Mantengo una última conversación con Marcel antes de irme, y descubro que el piso en el que vivía antes de mudarse a la residencia, se encuentra en Vía Júlia, lo que me hace mucha ilusión porqué allí es donde vive mi querido abuelo de ochenta y ocho años. No puedo evitar sentir un leve paralelismo entre Marcel y él. Debe de ser la edad, que nos lleva a todos al mismo lugar.
Pongo mis cosas en bolsas de basura y una joven enfermera viene a recogerme. Ando hacia el umbral de la puerta y me doy la vuelta.
—Ha sido un placer conocerte, chico —dice el viejo, alto y claro.
—Igualmente Marcel, seguro que pronto estarás en Palamós comiendo gambas con tus nietos.
Parece que por fin nos entendemos. Él ríe y yo abandono la habitación. Creo que hasta le voy a echar de menos. Deseo con fervor que se recupere y que aún pueda exprimir sus últimos días de paseo.
De camino por los pasillos, me cruzo con un gordo que silba despreocupadamente, embutido en una silla de ruedas. Es Naranjito, que parece encontrarse mejor. Estoy tan feliz que me alegro de que ese zorro también se encuentre bien y no haya muerto ahogado bajo una máscara de oxígeno. Le quedaba mejor la camiseta naranja, pues la bata hospitalaria es presionada por su barriga y el holgado cuello le cae por debajo de los hombros, como si fuera una princesa en un baile de salón.
Cuando salgo a la calle por la puerta grande del hospital, parece que la épica se desvanece ante mis ojos y el tedio vuelve a mí. Aun así, tengo la sensación de salir de prisión con mi saco de pertenecías, dispuesto a comenzar una nueva vida, con todo por hacer y mucho que esperar. Será agradable llegar a casa. Será divertido ver el protocolo que papá ha montado para desinfectarme. Será maravilloso compartir mi experiencia con todos mis amigos.
Siento una enorme gratitud por los cuidados recibidos. No es un trabajo fácil, el de todas estas personas que se encargan de dar voz a la salud.

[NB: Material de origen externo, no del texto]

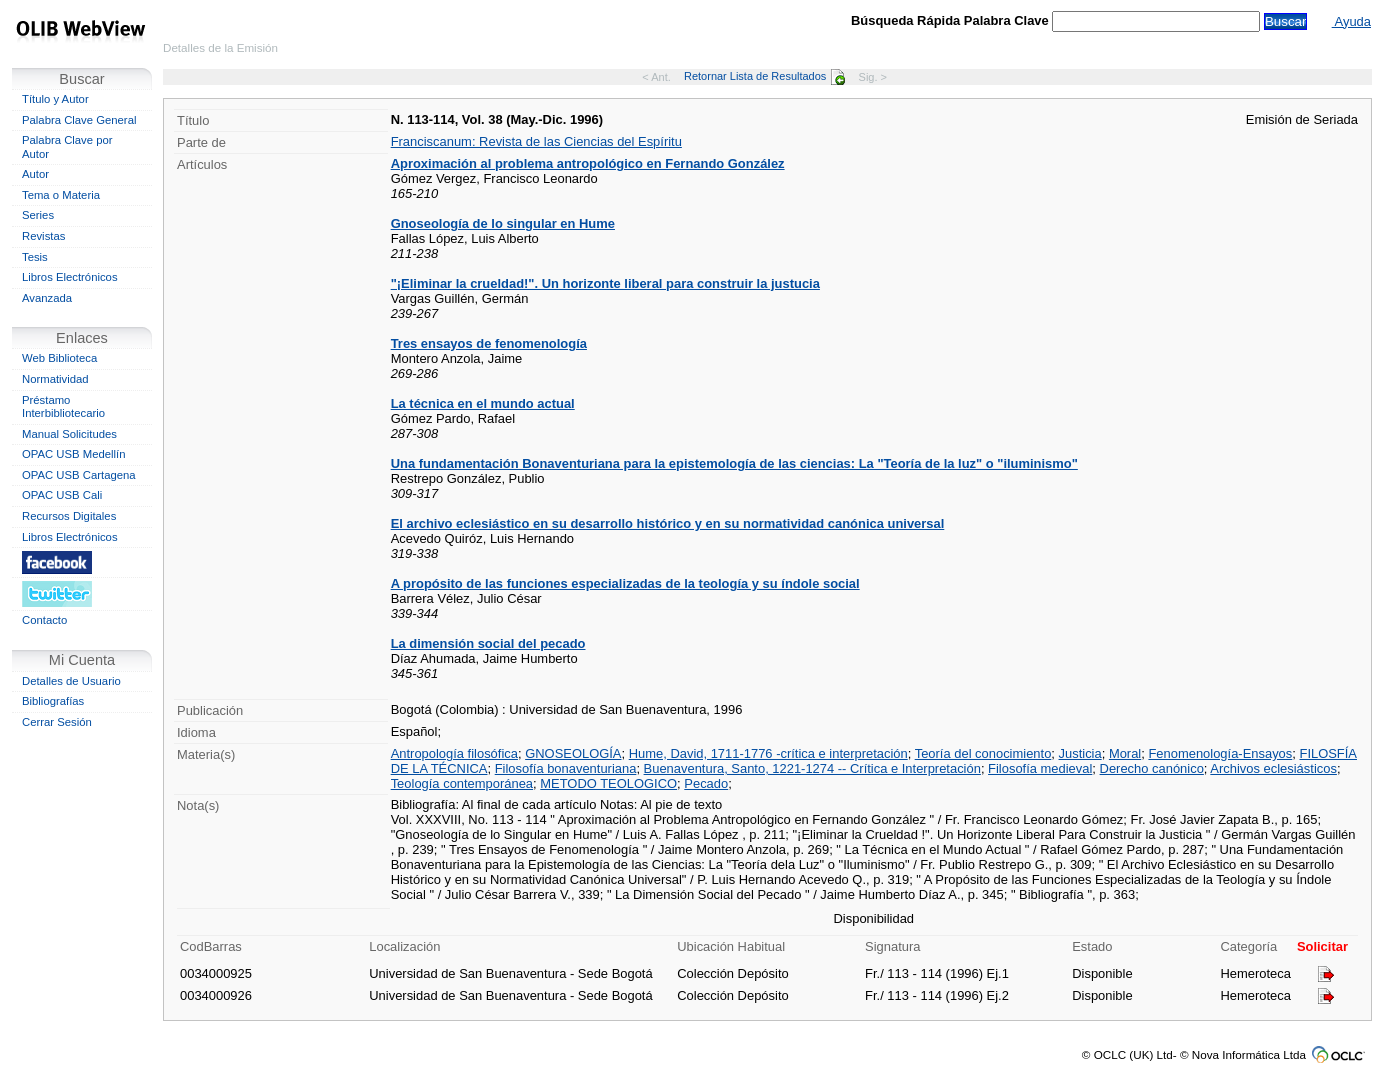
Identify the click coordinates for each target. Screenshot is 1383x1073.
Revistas (43, 236)
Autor (35, 174)
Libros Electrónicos (70, 277)
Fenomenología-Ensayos (1220, 753)
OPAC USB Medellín (74, 454)
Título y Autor (55, 99)
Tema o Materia (61, 195)
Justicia (1080, 753)
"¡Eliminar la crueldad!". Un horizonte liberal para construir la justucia (605, 283)
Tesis (35, 257)
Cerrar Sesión (57, 722)
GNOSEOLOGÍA (573, 753)
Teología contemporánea (462, 783)
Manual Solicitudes (69, 434)
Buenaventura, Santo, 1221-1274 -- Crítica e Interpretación (812, 768)
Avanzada (47, 298)
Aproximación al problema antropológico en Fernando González (588, 163)
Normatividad (55, 379)
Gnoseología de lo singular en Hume (503, 223)
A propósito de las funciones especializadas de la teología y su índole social (625, 583)
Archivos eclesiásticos (1273, 768)
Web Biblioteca (59, 358)
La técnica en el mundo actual (483, 403)
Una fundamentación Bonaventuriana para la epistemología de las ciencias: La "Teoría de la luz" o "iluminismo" (734, 463)
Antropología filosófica (454, 753)
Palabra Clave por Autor (67, 147)
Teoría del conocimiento (983, 753)
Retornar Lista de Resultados (764, 76)
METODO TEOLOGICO (608, 783)
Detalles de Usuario (71, 681)
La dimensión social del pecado (488, 643)
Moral (1125, 753)
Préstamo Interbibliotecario (63, 407)
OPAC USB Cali (62, 495)
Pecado (706, 783)
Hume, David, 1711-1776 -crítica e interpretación (768, 753)
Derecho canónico (1152, 768)
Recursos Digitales (69, 516)
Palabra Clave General (79, 120)
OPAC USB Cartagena (79, 475)
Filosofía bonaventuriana (566, 768)
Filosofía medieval (1040, 768)
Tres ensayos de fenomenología (489, 343)
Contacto (44, 620)
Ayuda (1351, 21)
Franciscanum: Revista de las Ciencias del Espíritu (536, 141)
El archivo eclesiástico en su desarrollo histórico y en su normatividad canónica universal (668, 523)
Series (38, 215)
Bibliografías (53, 701)
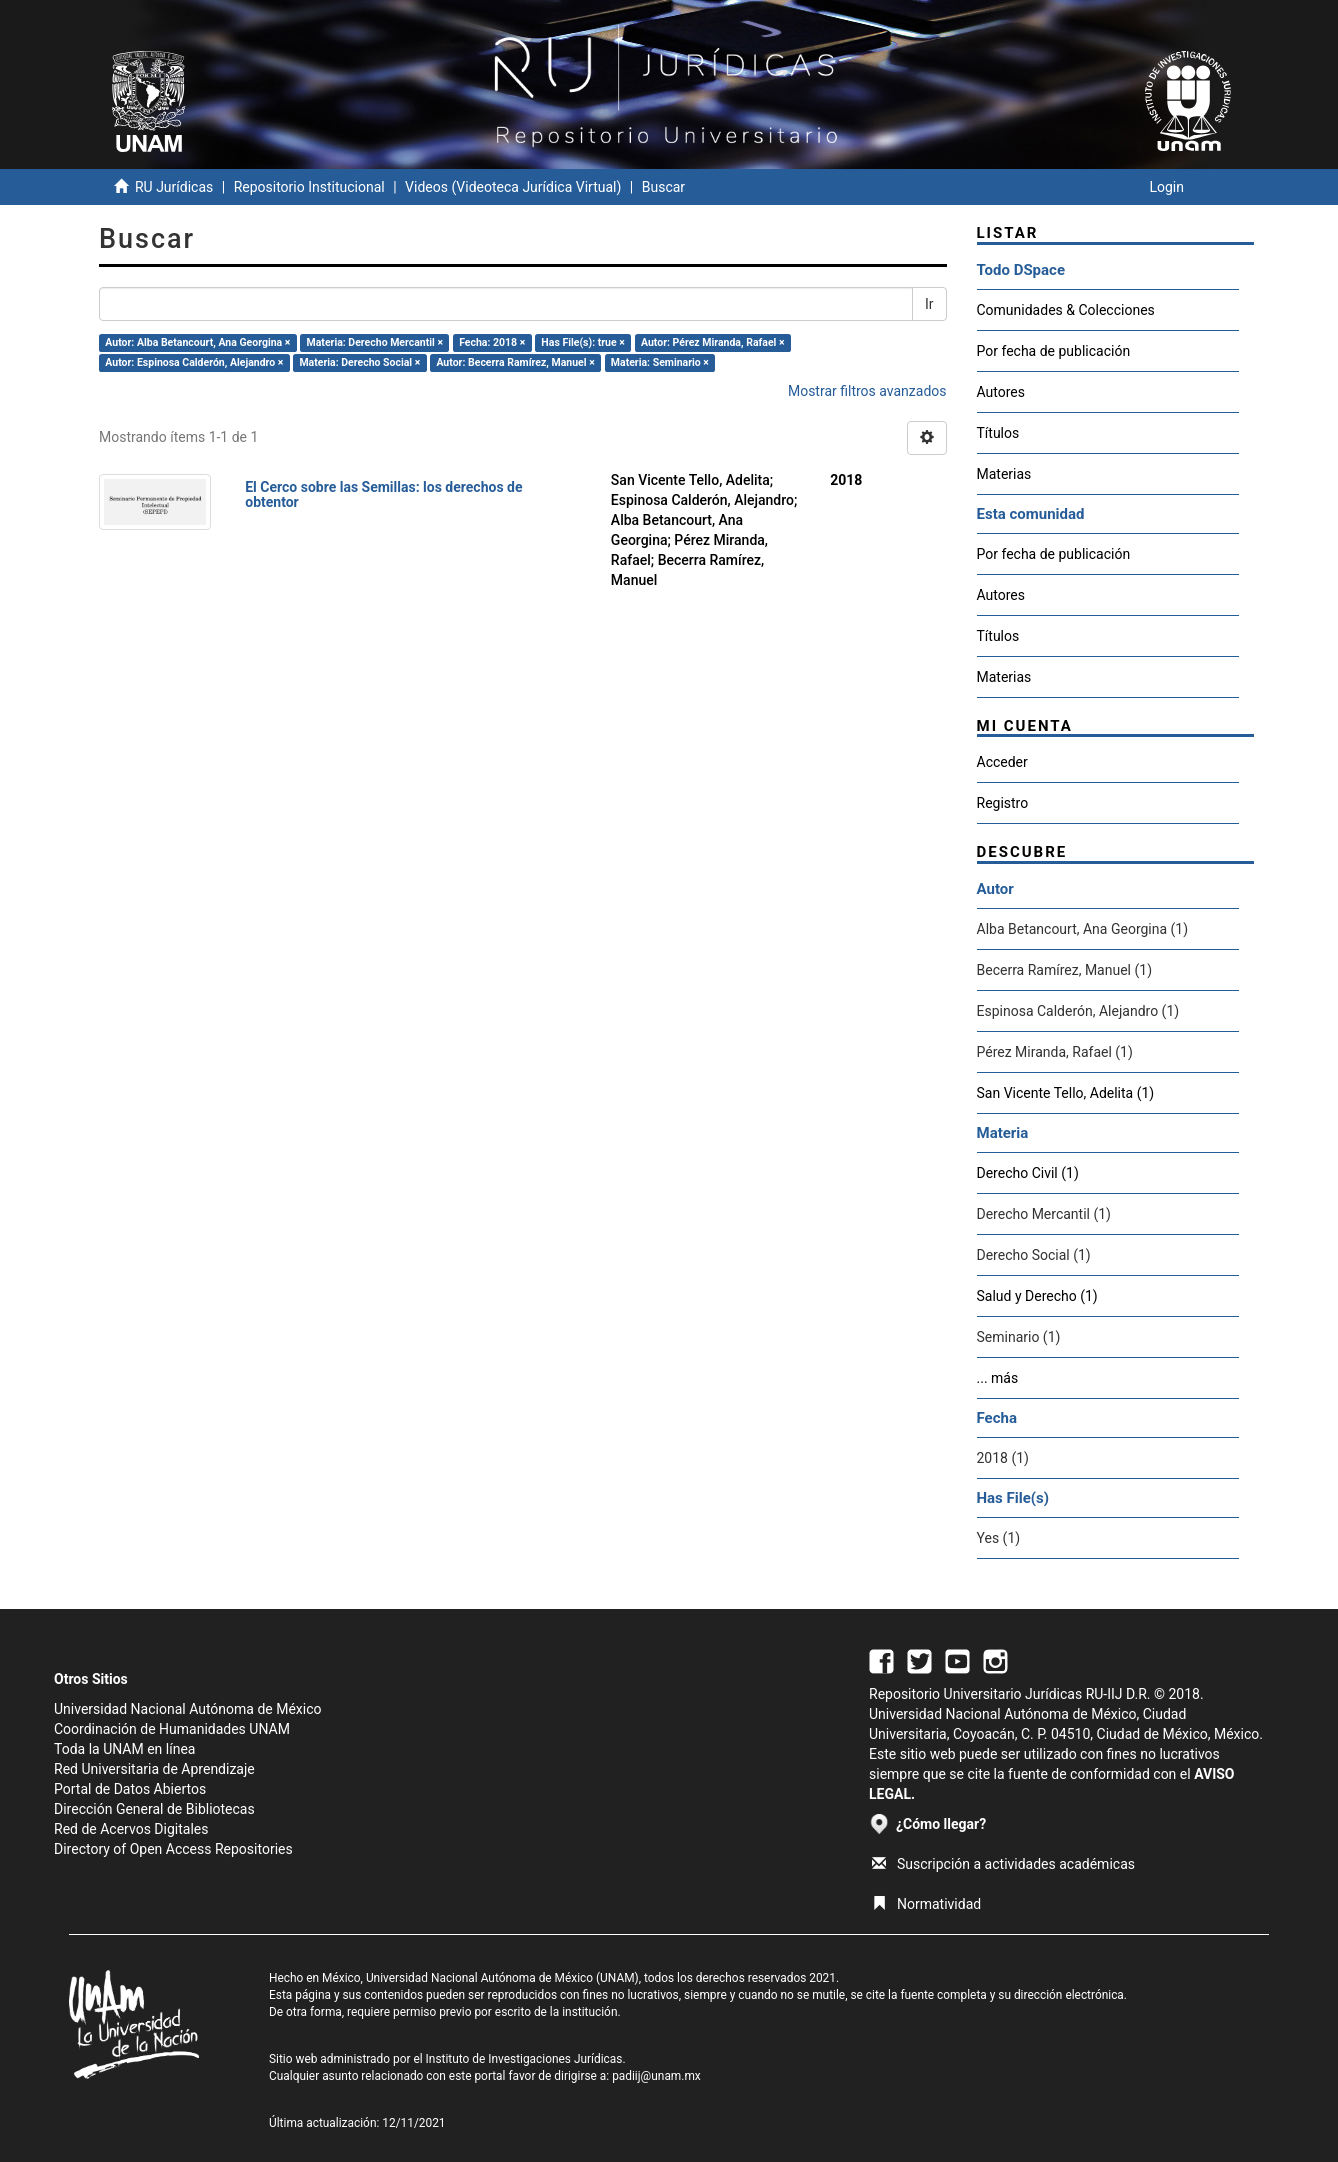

Tampoco lo es, ser un paciente en estos tiempos extraños y revueltos, de caos y egoísmo, de gloria y virtud.
Veo una calva saliendo de un todoterreno negro, y mis pies andan antes de que mi cabeza entienda, que mi padre ha llegado y es hora de irse. Subo mi mascarilla acorde con el protocolo, y me preparo para la incertidumbre, pues los siguientes días confirmarán si llevo el bicho dentro o si el papel de váter es realmente un bien precioso en estos de días de higiene y prudencia.